**EXERCISE:**
Counting only the lines below that contain the word "label", what is the total? Give it with no other words.

[Stored data]
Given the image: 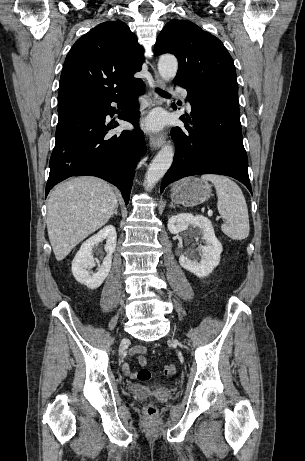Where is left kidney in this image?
<instances>
[{"mask_svg": "<svg viewBox=\"0 0 305 461\" xmlns=\"http://www.w3.org/2000/svg\"><path fill=\"white\" fill-rule=\"evenodd\" d=\"M189 227L197 228L198 233L206 241L205 246L199 247L201 259L193 257V251H185L179 257L180 265L199 278L207 277L220 262L222 244L216 238L211 221L202 215L182 213L172 216L168 220V229L172 234L185 232Z\"/></svg>", "mask_w": 305, "mask_h": 461, "instance_id": "1", "label": "left kidney"}]
</instances>
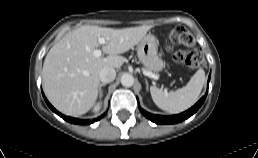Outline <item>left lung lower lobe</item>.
I'll use <instances>...</instances> for the list:
<instances>
[{"mask_svg":"<svg viewBox=\"0 0 258 158\" xmlns=\"http://www.w3.org/2000/svg\"><path fill=\"white\" fill-rule=\"evenodd\" d=\"M209 81H210V75H209V79H208V84H209ZM206 95H207V92L193 107H191L189 110H187L181 114H178V115L161 116V115L151 114L141 108H140V110L146 118H148L152 122H155L156 124L179 123V122H182L183 120L189 118L190 116H192L202 106L203 102L206 99Z\"/></svg>","mask_w":258,"mask_h":158,"instance_id":"0a47b994","label":"left lung lower lobe"}]
</instances>
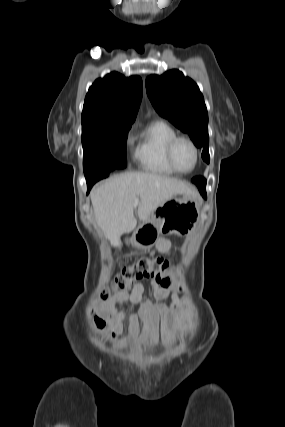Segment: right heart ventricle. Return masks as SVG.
<instances>
[{
  "mask_svg": "<svg viewBox=\"0 0 285 427\" xmlns=\"http://www.w3.org/2000/svg\"><path fill=\"white\" fill-rule=\"evenodd\" d=\"M176 136L175 129L163 120L149 123L139 133L138 143L134 150V158L139 167L155 174H176L166 159L167 145Z\"/></svg>",
  "mask_w": 285,
  "mask_h": 427,
  "instance_id": "e07e8e85",
  "label": "right heart ventricle"
}]
</instances>
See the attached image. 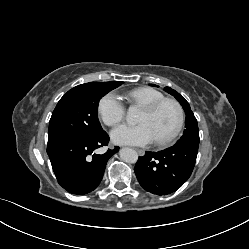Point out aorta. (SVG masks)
I'll use <instances>...</instances> for the list:
<instances>
[{
  "label": "aorta",
  "instance_id": "obj_1",
  "mask_svg": "<svg viewBox=\"0 0 249 249\" xmlns=\"http://www.w3.org/2000/svg\"><path fill=\"white\" fill-rule=\"evenodd\" d=\"M133 115H134V109L133 107H130L128 111V117L132 118ZM119 154H120L121 160H123L126 163H136L138 160V154L132 148H128V147L122 148Z\"/></svg>",
  "mask_w": 249,
  "mask_h": 249
}]
</instances>
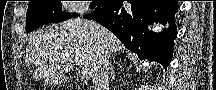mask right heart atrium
<instances>
[{"mask_svg": "<svg viewBox=\"0 0 216 90\" xmlns=\"http://www.w3.org/2000/svg\"><path fill=\"white\" fill-rule=\"evenodd\" d=\"M70 12H83L88 9L90 2L88 0H77V2H67Z\"/></svg>", "mask_w": 216, "mask_h": 90, "instance_id": "1", "label": "right heart atrium"}]
</instances>
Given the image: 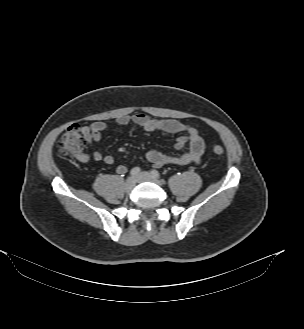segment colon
I'll return each mask as SVG.
<instances>
[{
  "label": "colon",
  "mask_w": 304,
  "mask_h": 329,
  "mask_svg": "<svg viewBox=\"0 0 304 329\" xmlns=\"http://www.w3.org/2000/svg\"><path fill=\"white\" fill-rule=\"evenodd\" d=\"M85 144L86 140L81 127L73 124L66 129L58 141L59 156L78 157L82 154ZM212 151L217 156H222L225 152L224 148L218 144L212 146Z\"/></svg>",
  "instance_id": "1"
}]
</instances>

**REPLY TO THE TASK:**
6